The following usable rules [14] were oriented:

a2(0, x) -> b2(0, b2(0, x))
a2(0, a2(x, y)) -> a2(1, a2(1, a2(x, y)))
b2(0, a2(1, a2(x, y))) -> b2(1, a2(0, a2(x, y)))
a2(0, b2(0, x)) -> b2(0, a2(0, x))
a2(0, a2(1, a2(x, y))) -> a2(1, a2(0, a2(x, y)))



↳ QTRS
  ↳ DependencyPairsProof
    ↳ QDP
      ↳ DependencyGraphProof
        ↳ QDP
          ↳ QDPOrderProof
            ↳ QDP
              ↳ QDPOrderProof
QDP

Q DP problem:
The TRS P consists of the following rules:

A2(0, b2(0, x)) -> B2(0, a2(0, x))
B2(0, a2(1, a2(x, y))) -> A2(0, a2(x, y))

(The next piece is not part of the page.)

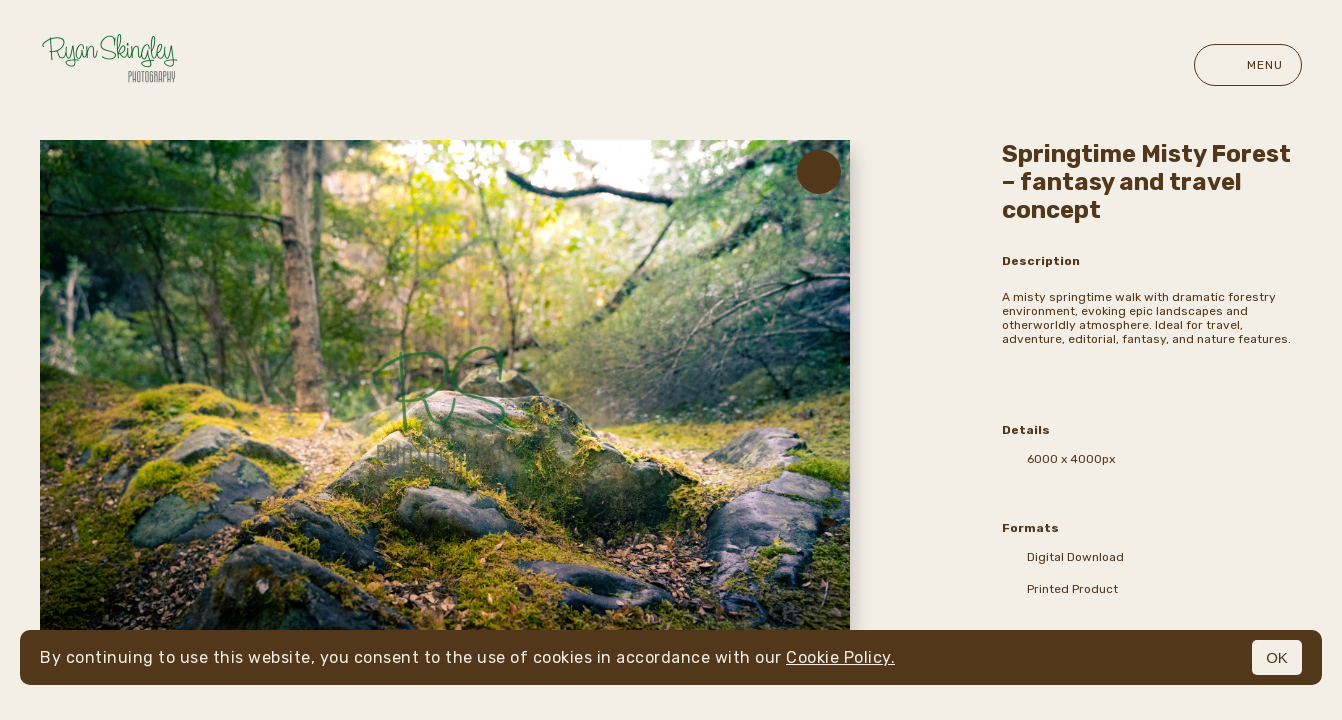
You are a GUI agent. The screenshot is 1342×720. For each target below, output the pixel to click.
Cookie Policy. (840, 657)
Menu (1248, 65)
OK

The TRS R consists of the following rules:

a2(0, b2(0, x)) -> b2(0, a2(0, x))
a2(0, x) -> b2(0, b2(0, x))
a2(0, a2(1, a2(x, y))) -> a2(1, a2(0, a2(x, y)))
b2(0, a2(1, a2(x, y))) -> b2(1, a2(0, a2(x, y)))
a2(0, a2(x, y)) -> a2(1, a2(1, a2(x, y)))

Q is empty.
We have to consider all minimal (P,Q,R)-chains.